> _Records from a data collection_
== Segment start ==
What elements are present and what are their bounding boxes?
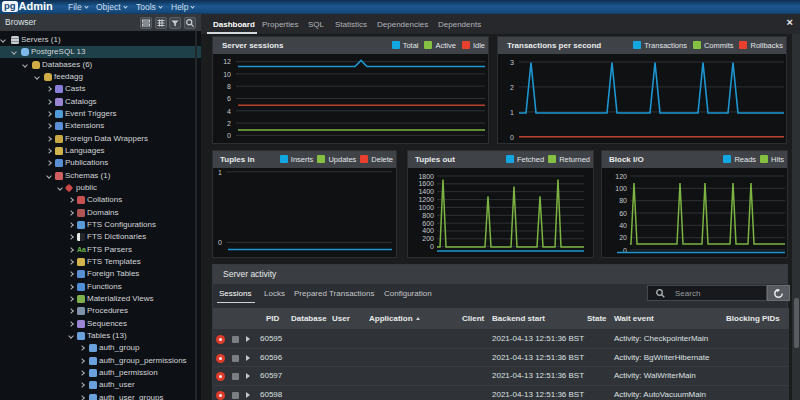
svg-text:2: 2 bbox=[227, 120, 231, 127]
svg-text:1: 1 bbox=[510, 109, 514, 116]
svg-text:1600: 1600 bbox=[418, 180, 434, 187]
svg-text:1: 1 bbox=[218, 169, 222, 176]
svg-text:80: 80 bbox=[619, 197, 627, 204]
svg-text:0: 0 bbox=[218, 239, 222, 246]
svg-text:3: 3 bbox=[510, 59, 514, 66]
svg-text:60: 60 bbox=[619, 210, 627, 217]
svg-text:8: 8 bbox=[227, 83, 231, 90]
svg-text:4: 4 bbox=[227, 108, 231, 115]
svg-text:1800: 1800 bbox=[418, 173, 434, 180]
svg-text:2: 2 bbox=[510, 84, 514, 91]
svg-text:0: 0 bbox=[510, 134, 514, 141]
svg-text:0: 0 bbox=[430, 243, 434, 250]
svg-text:1400: 1400 bbox=[418, 188, 434, 195]
svg-text:600: 600 bbox=[422, 220, 434, 227]
svg-text:400: 400 bbox=[422, 227, 434, 234]
svg-text:1200: 1200 bbox=[418, 196, 434, 203]
svg-text:40: 40 bbox=[619, 222, 627, 229]
svg-text:100: 100 bbox=[615, 185, 627, 192]
svg-text:0: 0 bbox=[227, 132, 231, 139]
svg-text:800: 800 bbox=[422, 212, 434, 219]
svg-text:12: 12 bbox=[223, 58, 231, 65]
svg-text:10: 10 bbox=[223, 71, 231, 78]
svg-text:6: 6 bbox=[227, 95, 231, 102]
svg-text:20: 20 bbox=[619, 234, 627, 241]
svg-text:1000: 1000 bbox=[418, 204, 434, 211]
svg-text:120: 120 bbox=[615, 173, 627, 180]
svg-text:200: 200 bbox=[422, 235, 434, 242]
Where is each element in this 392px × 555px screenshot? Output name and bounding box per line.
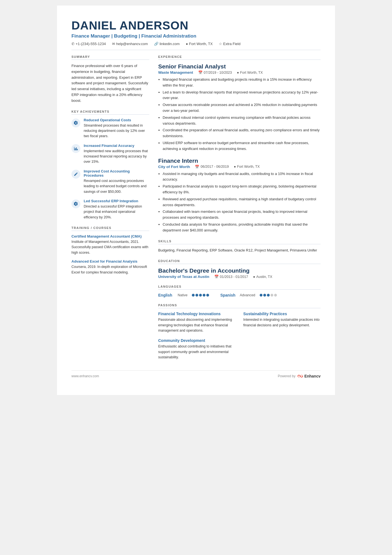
dot-empty (274, 294, 277, 297)
edu-meta: University of Texas at Austin 📅 01/2013 … (158, 275, 321, 279)
main-layout: SUMMARY Finance professional with over 6… (71, 55, 321, 360)
skills-text: Budgeting, Financial Reporting, ERP Soft… (158, 248, 321, 253)
location-value: Fort Worth, TX (189, 42, 213, 46)
training-label: TRAINING / COURSES (71, 226, 149, 231)
skills-label: SKILLS (158, 240, 321, 244)
extra-contact: ☆ Extra Field (219, 42, 240, 46)
achievement-desc: Revamped cost accounting procedures lead… (84, 178, 149, 194)
education-label: EDUCATION (158, 259, 321, 264)
job-meta-1: Waste Management 📅 07/2019 - 10/2023 ● F… (158, 70, 321, 75)
achievement-desc: Implemented new auditing processes that … (84, 149, 149, 165)
settings-icon (74, 121, 78, 125)
dot-filled (199, 294, 202, 297)
dot-filled (206, 294, 209, 297)
achievement-content: Increased Financial Accuracy Implemented… (84, 144, 149, 165)
summary-label: SUMMARY (71, 55, 149, 60)
passion-item: Financial Technology Innovations Passion… (158, 312, 235, 333)
footer: www.enhancv.com Powered by Enhancv (71, 370, 321, 378)
job-company-2: City of Fort Worth (158, 165, 190, 169)
enhancv-logo-icon (297, 374, 303, 378)
achievement-title: Improved Cost Accounting Procedures (84, 169, 149, 177)
powered-by-text: Powered by (278, 374, 295, 378)
enhancv-logo: Enhancv (297, 374, 321, 378)
edu-dates: 📅 01/2013 - 01/2017 (214, 275, 248, 279)
job-block: Senior Financial Analyst Waste Managemen… (158, 63, 321, 152)
dot-empty (271, 294, 273, 297)
brand-name: Enhancv (304, 374, 321, 378)
footer-powered: Powered by Enhancv (278, 374, 321, 378)
passion-item: Sustainability Practices Interested in i… (243, 312, 321, 333)
email-icon: ✉ (112, 42, 115, 46)
linkedin-icon: 🔗 (154, 42, 158, 46)
job-meta-2: City of Fort Worth 📅 06/2017 - 06/2019 ●… (158, 165, 321, 169)
job-location-2: ● Fort Worth, TX (234, 165, 260, 169)
edu-school: University of Texas at Austin (158, 275, 209, 279)
achievement-title: Reduced Operational Costs (84, 118, 149, 122)
bullet: Developed robust internal control system… (163, 115, 321, 127)
language-item-english: English Native (158, 293, 209, 297)
edu-degree: Bachelor's Degree in Accounting (158, 267, 321, 274)
job-title-2: Finance Intern (158, 157, 321, 164)
bullet: Oversaw accounts receivable processes an… (163, 102, 321, 114)
dot-filled (267, 294, 270, 297)
phone-contact: ✆ +1-(234)-555-1234 (71, 42, 106, 46)
pin-icon: ● (237, 71, 239, 75)
achievement-icon-wrap (71, 170, 80, 179)
bullet: Utilized ERP software to enhance budget … (163, 140, 321, 152)
bullet: Led a team to develop financial reports … (163, 90, 321, 101)
resume-page: DANIEL ANDERSON Finance Manager | Budget… (57, 6, 335, 395)
achievement-item: Increased Financial Accuracy Implemented… (71, 144, 149, 165)
job-dates-2: 📅 06/2017 - 06/2019 (195, 165, 229, 169)
training-desc: Institute of Management Accountants, 202… (71, 239, 149, 255)
achievements-label: KEY ACHIEVEMENTS (71, 110, 149, 115)
achievement-icon-wrap (71, 199, 80, 208)
passion-desc: Interested in integrating sustainable pr… (243, 317, 321, 328)
lang-name: English (158, 293, 175, 297)
chart-icon (74, 146, 78, 151)
achievement-item: Reduced Operational Costs Streamlined pr… (71, 118, 149, 139)
bullet: Reviewed and approved purchase requisiti… (163, 196, 321, 208)
star-icon: ☆ (219, 42, 222, 46)
achievement-content: Improved Cost Accounting Procedures Reva… (84, 169, 149, 194)
job-title-header: Finance Manager | Budgeting | Financial … (71, 33, 321, 39)
lang-level: Native (178, 293, 187, 297)
achievement-icon-wrap (71, 144, 80, 153)
summary-text: Finance professional with over 6 years o… (71, 63, 149, 104)
achievement-desc: Streamlined processes that resulted in r… (84, 123, 149, 139)
lang-level: Advanced (240, 293, 255, 297)
edu-location: ● Austin, TX (253, 275, 272, 279)
dot-filled (260, 294, 262, 297)
training-item: Advanced Excel for Financial Analysis Co… (71, 259, 149, 275)
linkedin-contact: 🔗 linkedin.com (154, 42, 180, 46)
calendar-icon: 📅 (214, 275, 219, 279)
language-item-spanish: Spanish Advanced (220, 293, 277, 297)
achievement-content: Reduced Operational Costs Streamlined pr… (84, 118, 149, 139)
passion-title: Sustainability Practices (243, 312, 321, 316)
job-block: Finance Intern City of Fort Worth 📅 06/2… (158, 157, 321, 233)
job-company-1: Waste Management (158, 70, 193, 75)
passion-title: Community Development (158, 338, 235, 343)
phone-icon: ✆ (71, 42, 75, 46)
bullet: Assisted in managing city budgets and fi… (163, 171, 321, 183)
calendar-icon: 📅 (198, 70, 203, 75)
left-column: SUMMARY Finance professional with over 6… (71, 55, 149, 360)
bullet: Conducted data analysis for finance ques… (163, 222, 321, 233)
job-bullets-2: Assisted in managing city budgets and fi… (163, 171, 321, 233)
passion-item: Community Development Enthusiastic about… (158, 338, 235, 360)
contact-bar: ✆ +1-(234)-555-1234 ✉ help@enhancv.com 🔗… (71, 42, 321, 50)
bullet: Managed financial operations and budgeti… (163, 77, 321, 88)
job-bullets-1: Managed financial operations and budgeti… (163, 77, 321, 152)
location-contact: ● Fort Worth, TX (186, 42, 213, 46)
achievement-desc: Directed a successful ERP integration pr… (84, 204, 149, 220)
achievement-item: Led Successful ERP Integration Directed … (71, 199, 149, 220)
lang-name: Spanish (220, 293, 237, 297)
languages-row: English Native Spanish Advanced (158, 293, 321, 297)
header: DANIEL ANDERSON Finance Manager | Budget… (71, 19, 321, 50)
linkedin-value: linkedin.com (160, 42, 180, 46)
full-name: DANIEL ANDERSON (71, 19, 321, 32)
email-value: help@enhancv.com (116, 42, 148, 46)
bullet: Participated in financial analysis to su… (163, 184, 321, 195)
right-column: EXPERIENCE Senior Financial Analyst Wast… (158, 55, 321, 360)
lang-dots (260, 294, 277, 297)
location-icon: ● (186, 42, 188, 46)
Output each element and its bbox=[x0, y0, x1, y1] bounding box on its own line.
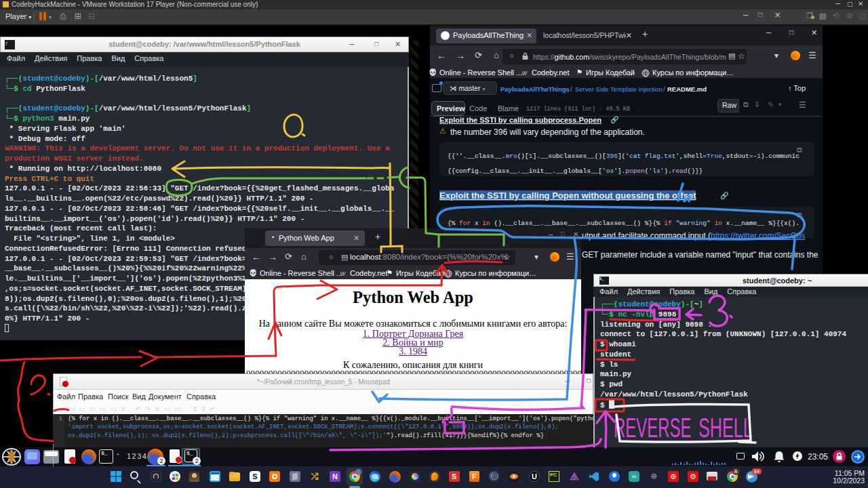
svg-text:REVERSE: REVERSE bbox=[614, 413, 691, 443]
svg-text:SHELL: SHELL bbox=[698, 413, 753, 443]
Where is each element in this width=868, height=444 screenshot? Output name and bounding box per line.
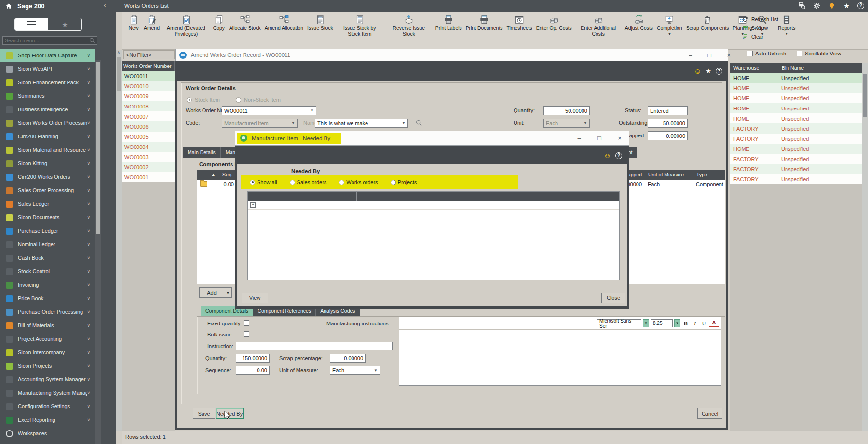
sidebar-item[interactable]: Purchase Ledger ∨ xyxy=(0,224,95,238)
needed-by-row[interactable] xyxy=(248,201,619,210)
toolbar-button[interactable]: Print Labels ▼ xyxy=(434,14,464,31)
quantity-field[interactable]: 50.00000 xyxy=(543,106,590,115)
sidebar-item[interactable]: Accounting System Manager ∨ xyxy=(0,373,95,386)
sidebar-item[interactable]: Manufacturing System Manager ∨ xyxy=(0,386,95,400)
font-size-dropdown[interactable]: ▼ xyxy=(674,319,680,327)
manufacturing-instructions-text[interactable] xyxy=(399,330,721,385)
toolbar-button[interactable]: Amend Allocation ▼ xyxy=(263,14,305,31)
sidebar-item[interactable]: Cim200 Planning ∨ xyxy=(0,130,95,143)
unit-combo[interactable]: Each▼ xyxy=(543,119,590,128)
dialog-help-icon[interactable]: ? xyxy=(615,152,622,159)
unit-of-measure-combo[interactable]: Each▼ xyxy=(330,366,380,375)
works-order-row[interactable]: WO00010 xyxy=(122,81,175,91)
sidebar-item[interactable]: Sicon Works Order Processing ∨ xyxy=(0,116,95,130)
sidebar-item[interactable]: Sicon Enhancement Pack ∨ xyxy=(0,76,95,89)
sidebar-item[interactable]: Sicon Documents ∨ xyxy=(0,211,95,224)
manufacturing-instructions-editor[interactable]: Microsoft Sans Ser ▼ 8.25 ▼ B I U A xyxy=(399,317,721,386)
settings-gear-icon[interactable] xyxy=(813,1,821,10)
warehouse-row[interactable]: HOMEUnspecified xyxy=(730,73,868,83)
column-header[interactable] xyxy=(248,192,281,201)
sidebar-item[interactable]: Purchase Order Processing ∨ xyxy=(0,305,95,319)
column-header[interactable] xyxy=(281,192,310,201)
sidebar-item[interactable]: Business Intelligence ∨ xyxy=(0,103,95,116)
sidebar-item[interactable]: Configuration Settings ∨ xyxy=(0,400,95,413)
sidebar-item[interactable]: Sicon Projects ∨ xyxy=(0,359,95,373)
works-order-row[interactable]: WO00002 xyxy=(122,162,175,172)
needed-by-table-header[interactable] xyxy=(248,192,619,201)
warehouse-header[interactable]: Warehouse xyxy=(730,64,778,71)
menu-view-button[interactable] xyxy=(15,18,48,30)
column-header[interactable] xyxy=(310,192,357,201)
instruction-input[interactable] xyxy=(236,342,393,350)
code-combo[interactable]: Manufactured Item▼ xyxy=(222,119,298,128)
font-size-combo[interactable]: 8.25 xyxy=(651,319,673,327)
warehouse-row[interactable]: HOMEUnspecified xyxy=(730,113,868,123)
warehouse-row[interactable]: HOMEUnspecified xyxy=(730,83,868,93)
bold-button[interactable]: B xyxy=(682,320,690,327)
close-button[interactable]: × xyxy=(722,52,735,59)
save-button[interactable]: Save xyxy=(193,408,215,419)
sidebar-item[interactable]: Invoicing ∨ xyxy=(0,278,95,292)
works-order-row[interactable]: WO00009 xyxy=(122,91,175,101)
warehouse-scrollbar[interactable] xyxy=(862,63,868,431)
sidebar-item[interactable]: Summaries ∨ xyxy=(0,89,95,103)
add-dropdown-arrow[interactable]: ▼ xyxy=(224,287,232,298)
works-order-row[interactable]: WO00006 xyxy=(122,121,175,132)
tab-main-details[interactable]: Main Details xyxy=(183,147,221,158)
toolbar-button[interactable]: Completion ▼ xyxy=(655,14,684,36)
add-button[interactable]: Add xyxy=(199,287,224,298)
feedback-smiley-icon[interactable]: ☺ xyxy=(694,67,701,75)
maximize-button[interactable]: □ xyxy=(593,135,606,142)
favorites-view-button[interactable]: ★ xyxy=(48,18,81,30)
filter-dropdown[interactable]: <No Filter> xyxy=(123,50,175,59)
works-order-row[interactable]: WO00007 xyxy=(122,111,175,121)
sidebar-item[interactable]: Sales Order Processing ∨ xyxy=(0,184,95,197)
outstanding-field[interactable]: 50.00000 xyxy=(648,119,688,128)
column-header[interactable] xyxy=(433,192,479,201)
favorite-star-icon[interactable]: ★ xyxy=(705,67,711,75)
close-dialog-button[interactable]: Close xyxy=(601,293,625,303)
toolbar-button[interactable]: Reverse Issue Stock ▼ xyxy=(384,14,434,37)
sidebar-item[interactable]: Stock Control ∨ xyxy=(0,265,95,278)
toolbar-button[interactable]: Enter Additional Costs ▼ xyxy=(574,14,623,37)
filter-radio[interactable]: Works orders xyxy=(339,179,378,185)
non-stock-item-radio[interactable]: Non-Stock Item xyxy=(236,97,281,103)
warehouse-row[interactable]: FACTORYUnspecified xyxy=(730,174,868,184)
cancel-button[interactable]: Cancel xyxy=(697,408,722,419)
sidebar-scrollbar[interactable] xyxy=(95,60,101,444)
works-order-number-header[interactable]: Works Order Number xyxy=(122,61,175,71)
sidebar-item[interactable]: Workspaces ∨ xyxy=(0,427,95,440)
feedback-smiley-icon[interactable]: ☺ xyxy=(604,152,611,159)
toolbar-button[interactable]: Scrap Components ▼ xyxy=(684,14,731,31)
fixed-quantity-checkbox[interactable] xyxy=(244,320,249,326)
column-header[interactable] xyxy=(506,192,619,201)
sidebar-item[interactable]: Project Accounting ∨ xyxy=(0,332,95,346)
filter-radio[interactable]: Projects xyxy=(391,179,417,185)
scrapped-field[interactable]: 0.00000 xyxy=(648,131,688,140)
sidebar-item[interactable]: Nominal Ledger ∨ xyxy=(0,238,95,251)
sidebar-item[interactable]: Sicon WebAPI ∨ xyxy=(0,62,95,76)
warehouse-row[interactable]: FACTORYUnspecified xyxy=(730,134,868,144)
works-order-row[interactable]: WO00008 xyxy=(122,101,175,111)
sidebar-view-toggle[interactable]: ★ xyxy=(14,18,82,31)
bin-name-header[interactable]: Bin Name xyxy=(778,64,825,71)
column-header[interactable] xyxy=(479,192,506,201)
view-button[interactable]: View xyxy=(242,293,268,303)
status-field[interactable]: Entered xyxy=(648,106,688,115)
warehouse-row[interactable]: HOMEUnspecified xyxy=(730,144,868,154)
italic-button[interactable]: I xyxy=(691,320,699,327)
toolbar-button[interactable]: Enter Op. Costs ▼ xyxy=(534,14,574,31)
warehouse-row[interactable]: HOMEUnspecified xyxy=(730,103,868,113)
toolbar-button[interactable]: Timesheets ▼ xyxy=(504,14,534,31)
scrap-percentage-field[interactable]: 0.00000 xyxy=(330,354,366,363)
filter-radio[interactable]: Show all xyxy=(250,179,277,185)
works-order-number-combo[interactable]: WO00011▼ xyxy=(222,106,316,115)
works-order-row[interactable]: WO00001 xyxy=(122,172,175,182)
component-quantity-field[interactable]: 150.00000 xyxy=(236,354,270,363)
toolbar-button[interactable]: Issue Stock ▼ xyxy=(305,14,335,31)
sequence-field[interactable]: 0.00 xyxy=(236,366,270,375)
sidebar-item[interactable]: Sicon Kitting ∨ xyxy=(0,157,95,170)
list-action-button[interactable]: Clear xyxy=(742,33,778,40)
bulk-issue-checkbox[interactable] xyxy=(244,331,249,337)
sidebar-item[interactable]: Shop Floor Data Capture ∨ xyxy=(0,49,95,62)
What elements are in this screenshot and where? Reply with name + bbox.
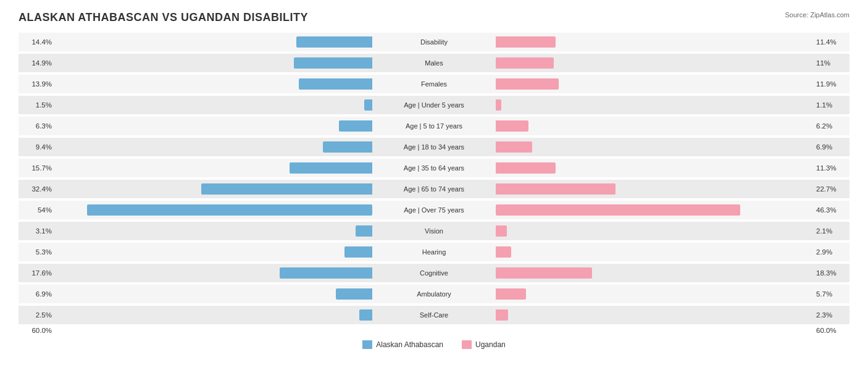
== Segment end ==
Report each line in the data above that holds the word "footer" by copying it.

footer: www.enhancv.com Powered by Enhancv (71, 370, 321, 378)
footer-powered: Powered by Enhancv (278, 374, 321, 378)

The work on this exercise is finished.